The World Health Organization (WHO) from the year 2010 established July 28 of each year as a day to commemorate the fight against this disease, whose date is the birth of the American professor Baruch Samuel Blumberg, Nobel Prize in Medicine in 1976, for his work on the origin and spread of infectious diseases, finder of the hepatitis B virus, as well as the creator of its vaccine.
The goal of this celebration is to raise awareness about viral hepatitis and the diseases it can cause. In addition to being essential for the population to be informed, it can also have access to prevention, diagnosis, and timely treatment resources, provided by the States of the world through their public health institutions.
Hepatitis is a disease that causes inflammation of the liver, which is a vital organ that fulfills multiple essential functions for the health and life of people. Hepatitis A and E are caused by the consumption of water or food contaminated with the virus.
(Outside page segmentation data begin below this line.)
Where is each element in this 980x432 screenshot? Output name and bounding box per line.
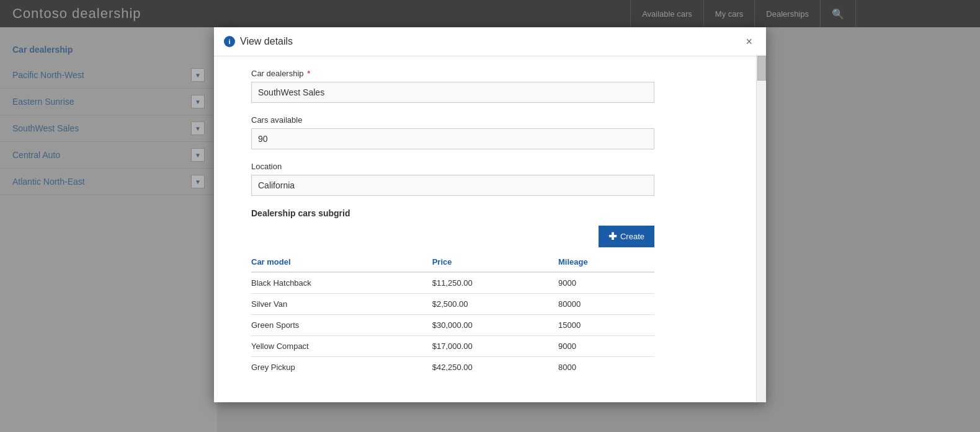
table-row[interactable]: Silver Van$2,500.0080000 <box>251 294 654 315</box>
car-dealership-group: Car dealership * <box>251 69 716 103</box>
cars-available-label: Cars available <box>251 115 716 125</box>
cell-mileage: 15000 <box>558 315 654 336</box>
subgrid-title: Dealership cars subgrid <box>251 208 716 218</box>
plus-icon: ✚ <box>608 231 617 242</box>
subgrid-tbody: Black Hatchback$11,250.009000Silver Van$… <box>251 272 654 377</box>
cell-car-model: Silver Van <box>251 294 432 315</box>
cell-price: $42,250.00 <box>432 357 558 378</box>
col-car-model: Car model <box>251 252 432 272</box>
car-dealership-label: Car dealership * <box>251 69 716 78</box>
cell-mileage: 9000 <box>558 336 654 357</box>
create-button[interactable]: ✚ Create <box>599 226 654 247</box>
location-group: Location <box>251 162 716 196</box>
modal-body: Car dealership * Cars available Location… <box>214 56 766 402</box>
modal-scrollbar[interactable] <box>756 55 766 402</box>
modal-title-area: i View details <box>224 36 293 47</box>
car-dealership-input[interactable] <box>251 82 654 103</box>
modal-overlay: i View details × Car dealership * Cars a… <box>0 0 980 432</box>
scrollbar-thumb[interactable] <box>757 56 766 81</box>
cell-car-model: Green Sports <box>251 315 432 336</box>
cell-price: $17,000.00 <box>432 336 558 357</box>
cell-car-model: Yellow Compact <box>251 336 432 357</box>
cars-available-input[interactable] <box>251 128 654 149</box>
modal-header: i View details × <box>214 27 766 56</box>
subgrid-thead: Car model Price Mileage <box>251 252 654 272</box>
required-indicator: * <box>307 69 310 78</box>
subgrid-table: Car model Price Mileage Black Hatchback$… <box>251 252 654 377</box>
cell-mileage: 8000 <box>558 357 654 378</box>
subgrid-section: Dealership cars subgrid ✚ Create Car mod… <box>251 208 716 377</box>
modal-title: View details <box>240 36 293 47</box>
cell-car-model: Black Hatchback <box>251 272 432 294</box>
location-input[interactable] <box>251 175 654 196</box>
table-row[interactable]: Yellow Compact$17,000.009000 <box>251 336 654 357</box>
col-price: Price <box>432 252 558 272</box>
location-label: Location <box>251 162 716 171</box>
info-icon: i <box>224 36 235 47</box>
cell-price: $11,250.00 <box>432 272 558 294</box>
cell-mileage: 9000 <box>558 272 654 294</box>
cell-price: $30,000.00 <box>432 315 558 336</box>
cell-car-model: Grey Pickup <box>251 357 432 378</box>
col-mileage: Mileage <box>558 252 654 272</box>
subgrid-header-row: Car model Price Mileage <box>251 252 654 272</box>
close-button[interactable]: × <box>742 35 756 48</box>
table-row[interactable]: Green Sports$30,000.0015000 <box>251 315 654 336</box>
cell-price: $2,500.00 <box>432 294 558 315</box>
table-row[interactable]: Black Hatchback$11,250.009000 <box>251 272 654 294</box>
view-details-modal: i View details × Car dealership * Cars a… <box>214 27 766 402</box>
cars-available-group: Cars available <box>251 115 716 149</box>
table-row[interactable]: Grey Pickup$42,250.008000 <box>251 357 654 378</box>
subgrid-toolbar: ✚ Create <box>251 226 654 247</box>
cell-mileage: 80000 <box>558 294 654 315</box>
On the other hand, hepatitis B, C, and D are caused by direct contact with bodily fluids of infected people, blood transfusion, surgical operations with contaminated medical equipment, transmission from mother to baby during childbirth, and sexual contact.
Hepatitis B has no cure and its symptoms can disappear between four (04) and eight (08) weeks after infection with the virus; however, it represents a potentially fatal liver infection and a significant public health problem on a global scale that carries a high risk of death for patients with cirrhosis and liver cancer.
Join the 2023 campaign
For July 28, 2023, under the motto “We’re not waiting” or “We are not waiting” it seeks to raise awareness and unite the world community, echo their voices so that they are heard. Additionally it is a day of celebration for the objectives achieved but at the same time visualizing and facing the challenges of the moment.
Also is a new opportunity to remember and promote a real political change from governments that facilitate the implementation of public policies to help the prevention, diagnosis, and treatment of the population that contributes to reducing the statistical figures that establish that each year more than one million people die from hepatitis.
WHD 2023 is an excellent opportunity to tell the world that:
- People living with viral hepatitis without knowing it can’t wait to get tested.
- Patients living with hepatitis are eager for life-saving treatment.
- Expectant mothers cannot wait for the arrest and treatment of hepatitis.
- Newborn babies cannot wait to receive the vaccination dose at birth
- Patients affected by hepatitis are eager to end the enigma and discrimination.
- Community organizations are eager for increased investment
- Policymakers cannot wait and must act now to make hepatitis elimination a reality through political will and funding.
We can all participate in WHD 2023. For this, you must consult the website, where you can find the different ways to participate, sign the commitment, and access the guidelines and resources of the campaign.
Examples of some of the scheduled activities:
Webinar
World hepatitis day 2023 community forum
Date July 25, 2023, at 1:00 p.m. London time
Webinar
We #Don’thope to beat hepatitis and cancer together
Date July 27, 2023, at 1:00 p.m. London time
For both activities, you must register.
Finally from WHD 2023, we say “We are not waiting”.